Core Concepts
Language models struggle to resolve real-world software engineering issues, highlighting the need for more challenging and realistic benchmarks to drive their future development.
Abstract
The paper introduces SWE-bench, a benchmark for evaluating language models on real-world software engineering tasks. SWE-bench consists of 2,294 software engineering problems drawn from GitHub issues and corresponding pull requests across 12 popular Python repositories.
The key highlights and insights are:
SWE-bench tasks require models to understand and coordinate changes across multiple functions, classes, and files, going beyond traditional code generation tasks. This calls for models to interact with execution environments, process long contexts, and perform complex reasoning.
Evaluations show that state-of-the-art language models, including proprietary models and the fine-tuned SWE-Llama, can only resolve the simplest issues. The best-performing model, Claude 2, is able to solve a mere 1.96% of the issues.

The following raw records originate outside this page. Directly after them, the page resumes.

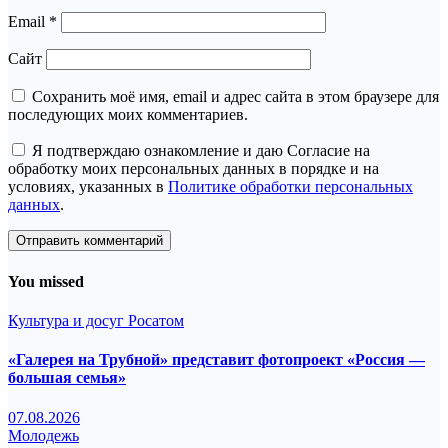
Email
*
Сайт
Сохранить моё имя, email и адрес сайта в этом браузере для
последующих моих комментариев.
Я подтверждаю ознакомление и даю Согласие на
обработку моих персональных данных в порядке и на
условиях, указанных в
Политике обработки персональных
данных
.
You missed
Культура и досуг
Росатом
«Галерея на Трубной» представит фотопроект «Россия —
большая семья»
07.08.2026
Молодежь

SWE-bench offers several advantages over existing programming benchmarks, including a realistic setting, diverse inputs, robust execution-based evaluation, and the ability to continuously update with new instances.
The authors release SWE-bench-train, a dataset of 19,000 non-testing task instances, and two fine-tuned models, SWE-Llama 7b and 13b, which show some competitiveness with Claude 2 in certain settings.
The paper provides a qualitative analysis of model generations, highlighting that models tend to generate shorter, simpler edits compared to human-written solutions, and struggle to leverage the full codebase context.
Stats
The average issue text length is 195.1 words, with a maximum of 4,477 words.
The average codebase has 3,010 non-test files and 438,000 non-test lines.
The average gold patch makes 32.8 line edits across 1.7 files and 3.0 functions.
The average number of fail-to-pass tests is 9.1, with a maximum of 1,633.
The average total number of tests is 120.8, with a maximum of 9,459.
Quotes
"Language models have outpaced our ability to evaluate them effectively, but for their future development it is essential to study the frontier of their capabilities."
"Resolving issues in SWE-bench frequently requires understanding and coordinating changes across multiple functions, classes, and even files simultaneously, calling for models to interact with execution environments, process extremely long contexts and perform complex reasoning that goes far beyond traditional code generation tasks."
"Advances on SWE-bench represent steps towards LMs that are more practical, intelligent, and autonomous."